Appliance Purgatory

by Miel on February 4, 2014 · 2 comments

landlord
One of the realities of home ownership is dealing with repairs and maintenance, this is particularly true for managing rental properties. With our three rental properties, our own home, plus a vacation beach rental, we have more than our fair share of home maintenance.

Even with all that we own, more often than not, things are pretty quiet. These last couple of weeks have definitely been an exception to that rule!

Within a day or so of finding out that the microwave was fried at one of our properties, the dishwasher went out in our own place. By the time the repair guys were coming out for both of those fun items, there was suddenly a leak from a radiator in the unit above another unit of ours. Plus, we were already in the process of renovating our third rental property. To add insult to injury, just as we are working on the final repairs from the leak of last week, there was a leak reported this morning in the unit with the microwave issue that had finally been resolved.

Lessons Learned:
1) Divide and Conquer. In sum total, we were dealing with a microwave, dishwasher, leak, and renovation simultaneously. James would admit that I say “we” liberally, as I ended up taking care of the majority of the repairs and coordination myself, since my office is closer and I had the flexibility to deal with things. We have shared the renovation responsibilities, with me doing the design and selection and James managing the contractor. This was enough to keep things manageable throughout the process.

2) Repairs don’t always pay. There are times for simple repairs, but more often than not it seems that buying new may be the cheaper route to take. When considering whether to call the repair guy, you should assess how old the unit may be (guess if you don’t know for sure), what the overall condition is, and what type of an issue is happening. In our case the dishwasher in our place was 15-20 years old and the microwave was 10 years old, both would have cost slightly more to repair than to replace. Many appliances over 10 years old don’t have parts available, so you may not even have the option. If you do try for a repair that leads to needing a replacement, ask your repair person if they have any discounts for a purchase. Sears repairs are $85, but they also give you a coupon for $45-$75 off a new appliance, depending on the price. In our case we paid more for trying to repair the units, as well as the extra time.
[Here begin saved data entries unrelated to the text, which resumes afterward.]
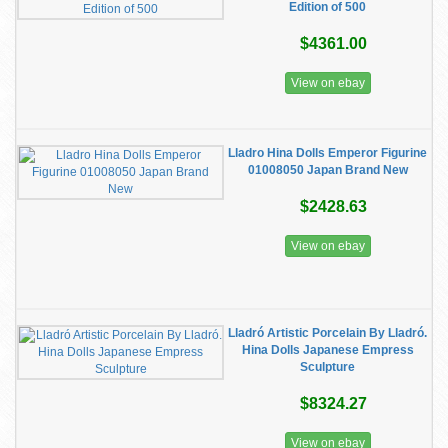
Edition of 500
$4361.00
View on ebay
Lladro Hina Dolls Emperor Figurine
01008050 Japan Brand New
$2428.63
View on ebay
Lladró Artistic Porcelain By Lladró.
Hina Dolls Japanese Empress
Sculpture
$8324.27
View on ebay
3) Be diligent. In managing this process I had to follow up umpteen times with repair guys, contractors, delivery guys, renters, neighbors, rental management folks, you name it. From my experience it pays to be on top of it and follow up as much as it makes sense. Sears was pretty horrible when it came to scheduling folks, rescheduling multiple times. It felt a bit like ground hogs day, until finally they showed up at the wrong property with the wrong appliance after having confirmed three times the address and appliance that was being delivered. However, the very next day Home Depot showed up with zero notice whatsoever, so not much easier. Luckily with the few quirks in scheduling I happened to have a neighbor help in one case, and our contractor happened to be in the neighborhood for the unexpected Home Depot delivery. Whew!

4) Diplomacy pays dividends. In dealing with repairs, it is very easy to get annoyed or worse. From my experience, there is a time for being nice and times when it is helpful to make it clear that you are unhappy. In communicating with folks within a condo, or vendors you have used repeatedly, it is particularly important to be nice and fair. You can build a lot of good will this way. However, there were a few times I had to complain about total lack of service, and this helped to have them take me seriously and help resolve the situation. I also ended up getting an extra $50 gift card from Sears.com for dealing with my hassle.

Any repairs/appliance nightmares to share?